Heat capacity is a measure of the amount of heat energy required to change the temperature of a pure substance by a given amount.

### Learning Objectives

Calculate the change in temperature of a substance given its heat capacity and the energy used to heat it

### Key Takeaways

#### Key Points

• Heat capacity is the ratio of the amount of heat energy transferred to an object to the resulting increase in its temperature.
• Molar heat capacity is a measure of the amount of heat necessary to raise the temperature of one mole of a pure substance by one degree K.
• Specific heat capacity is a measure of the amount of heat necessary to raise the temperature of one gram of a pure substance by one degree K.

#### Key Terms

• heat capacity: The capability of a substance to absorb heat energy; the amount of heat required to raise the temperature of one mole or gram of a substance by one degree Celsius without any change of phase.
• specific heat capacity: The amount of heat that must be added or removed from a unit mass of a substance to change its temperature by one Kelvin.

### Heat Capacity

Heat capacity is an intrinsic physical property of a substance that measures the amount of heat required to change that substance’s temperature by a given amount. In the International System of Units (SI), heat capacity is expressed in units of joules per kelvin $\left(J\cdot K^{-1}\right)$. Heat capacity is an extensive property, meaning that it is dependent upon the size/mass of the sample. For instance, a sample containing twice the amount of substance as another sample would require twice the amount of heat energy (Q) to achieve the same change in temperature ($\Delta T$) as that required to change the temperature of the first sample.

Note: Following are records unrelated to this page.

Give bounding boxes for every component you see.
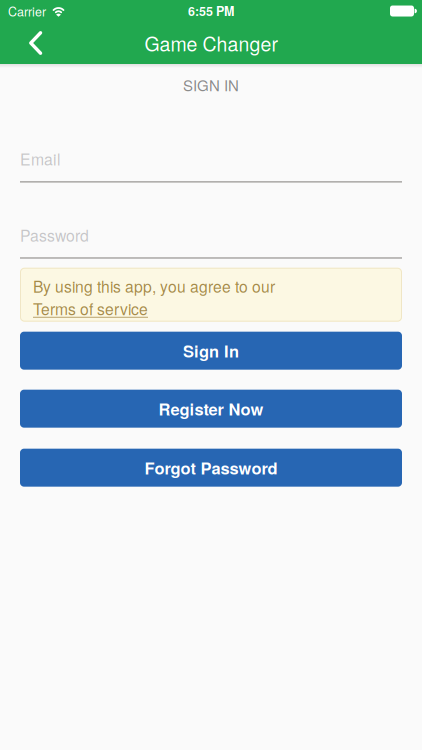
button[interactable]: Terms of service (33, 297, 148, 320)
staticText: Password (20, 224, 89, 246)
staticText: 6:55 PM (188, 2, 234, 20)
button[interactable]: Back (0, 22, 62, 64)
button[interactable]: Forgot Password (20, 449, 402, 487)
staticText: Register Now (158, 397, 264, 420)
staticText: SIGN IN (183, 74, 239, 96)
button[interactable]: Sign In (20, 332, 402, 370)
staticText: By using this app, you agree to our (33, 275, 275, 297)
staticText: Game Changer (144, 29, 278, 57)
staticText: Email (20, 148, 61, 170)
staticText: Sign In (183, 339, 239, 362)
staticText: Carrier (8, 2, 46, 20)
button[interactable]: Register Now (20, 390, 402, 428)
staticText: Terms of service (33, 297, 148, 320)
staticText: Forgot Password (144, 456, 278, 480)
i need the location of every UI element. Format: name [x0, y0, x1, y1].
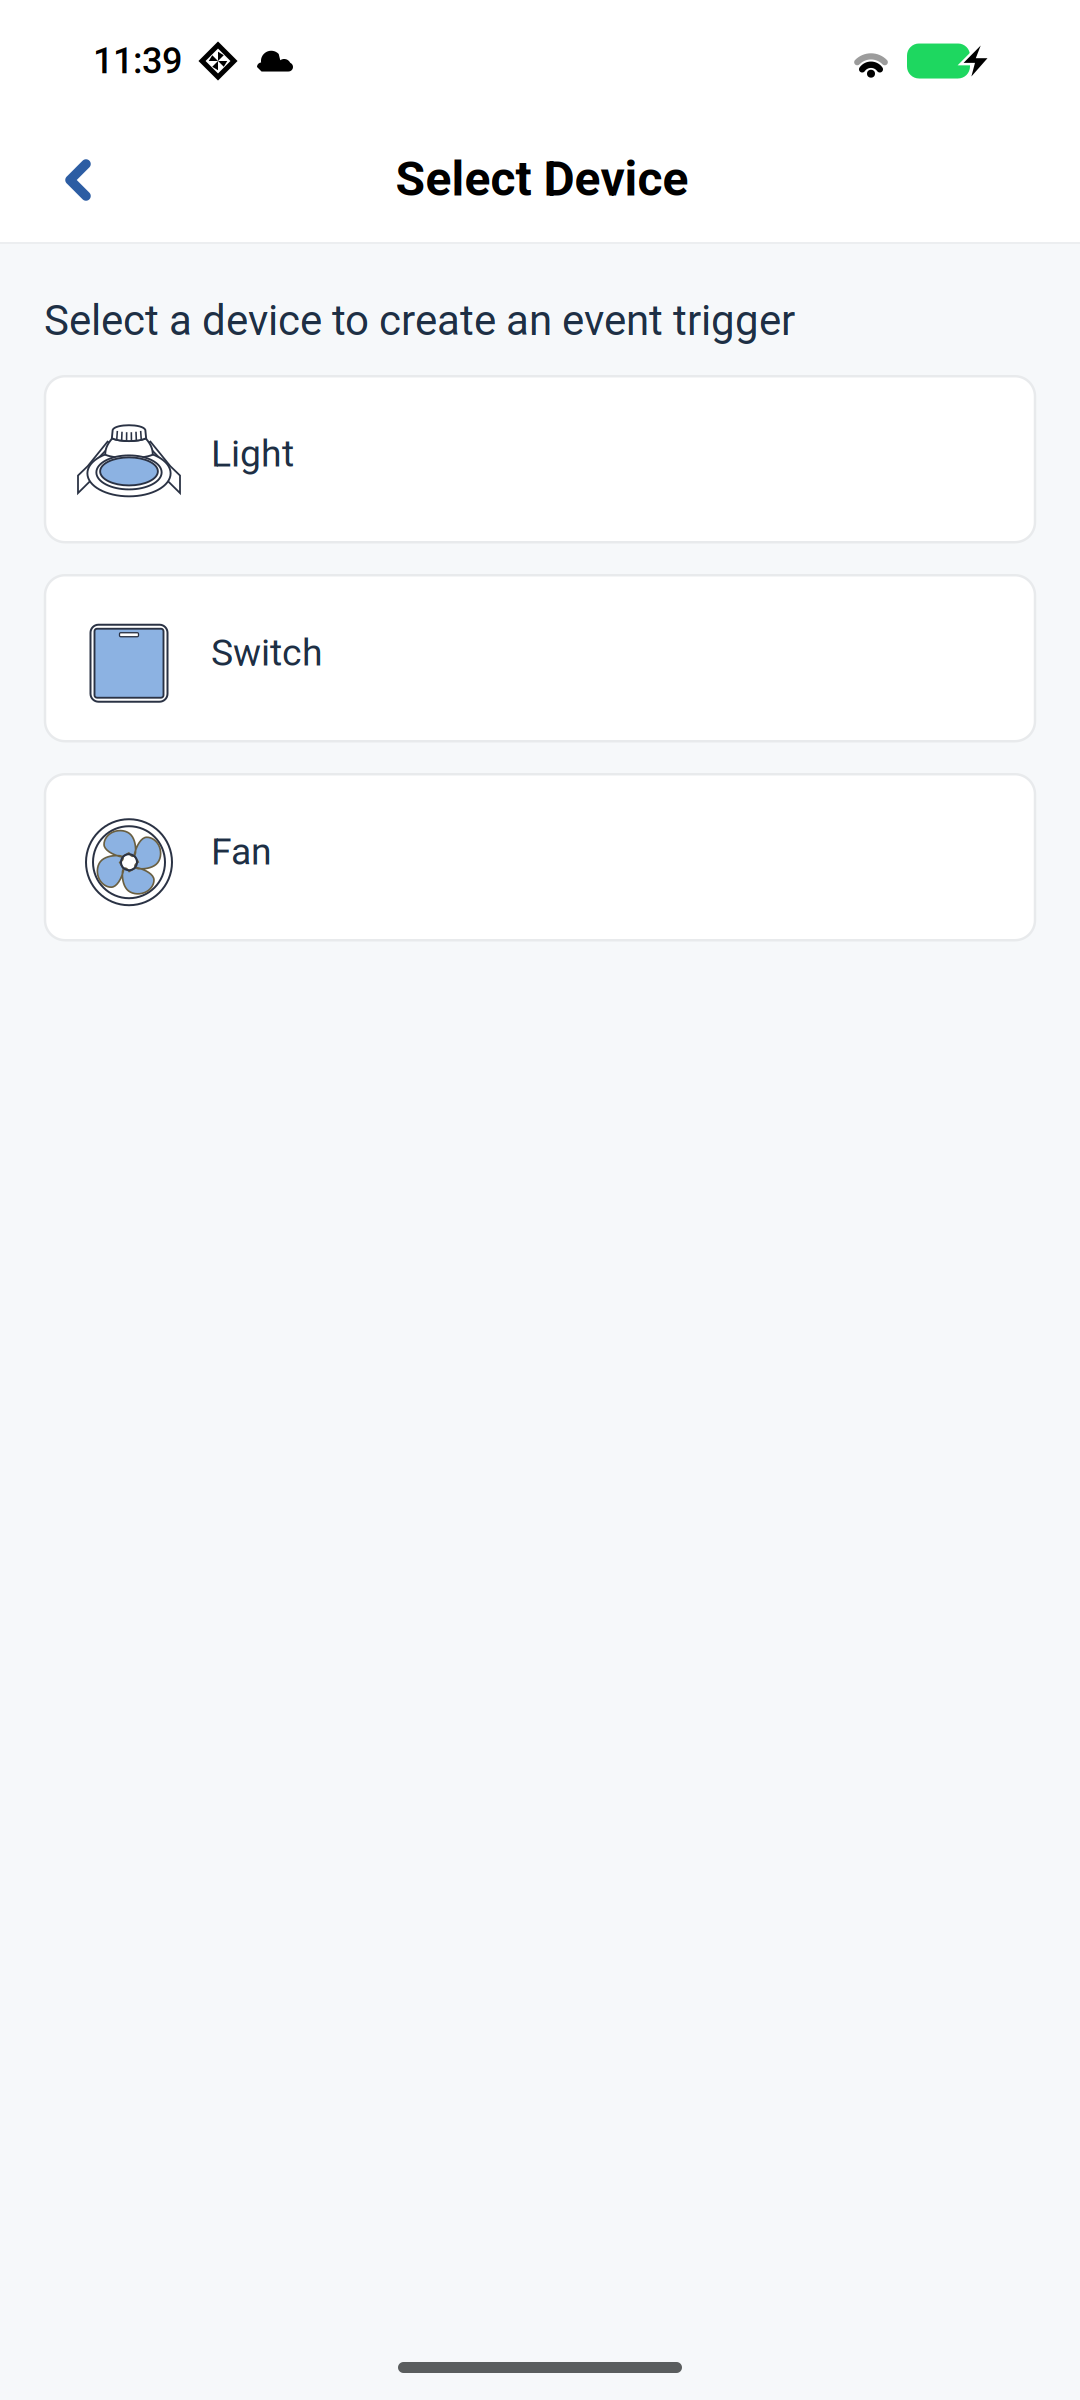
staticText: Switch	[211, 631, 323, 674]
staticText: Select Device	[396, 151, 688, 207]
button[interactable]: Switch	[45, 575, 1035, 741]
staticText: Light	[211, 432, 294, 476]
staticText: Fan	[211, 830, 272, 874]
button[interactable]: Back	[44, 140, 112, 224]
staticText: 11:39	[93, 40, 182, 82]
button[interactable]: Light	[45, 376, 1035, 542]
button[interactable]: Fan	[45, 774, 1035, 940]
staticText: Select a device to create an event trigg…	[44, 296, 795, 345]
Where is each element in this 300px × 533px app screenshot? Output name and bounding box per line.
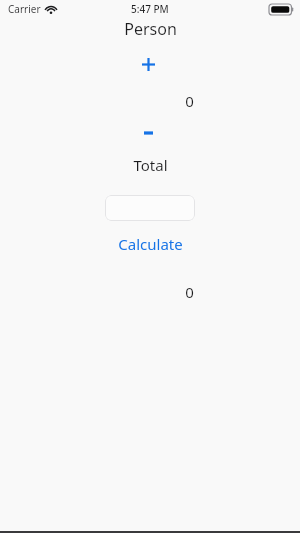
button[interactable]: Calculate	[112, 232, 189, 256]
button[interactable]: Remove person	[138, 125, 158, 141]
staticText: 5:47 PM	[131, 2, 169, 16]
staticText: Person	[124, 18, 177, 38]
button[interactable]: Total input field	[105, 195, 195, 221]
staticText: 0	[185, 91, 194, 109]
staticText: Carrier	[8, 2, 41, 16]
staticText: Total	[133, 155, 168, 175]
button[interactable]: Add person	[138, 54, 158, 74]
staticText: Calculate	[118, 234, 183, 254]
staticText: 0	[185, 282, 194, 300]
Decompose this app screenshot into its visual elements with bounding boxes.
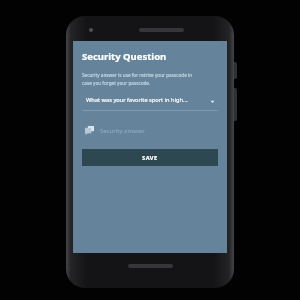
button[interactable]: Security answer — [82, 124, 218, 137]
staticText: Security Question — [82, 50, 167, 63]
staticText: case you forget your passcode. — [82, 80, 151, 86]
other: Security answer — [85, 126, 94, 135]
staticText: SAVE — [142, 154, 158, 162]
staticText: Security answer — [100, 127, 145, 135]
button[interactable]: SAVE — [82, 149, 218, 166]
button[interactable]: What was your favorite sport in high... — [82, 96, 218, 111]
staticText: Security answer is use for retrive your … — [82, 72, 193, 78]
staticText: What was your favorite sport in high... — [86, 96, 188, 104]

### Molar and Specific Heat Capacities

There are two derived quantities that specify heat capacity as an intensive property (i.e., independent of the size of a sample) of a substance. They are:

• the molar heat capacity, which is the heat capacity per mole of a pure substance. Molar heat capacity is often designated CP, to denote heat capacity under constant pressure conditions, as well as CV, to denote heat capacity under constant volume conditions. Units of molar heat capacity are $\frac{J}{K\cdot\text{ mol}}$.
• the specific heat capacity, often simply called specific heat, which is the heat capacity per unit mass of a pure substance. This is designated cP and cV and its units are given in $\frac{J}{g\cdot K}$.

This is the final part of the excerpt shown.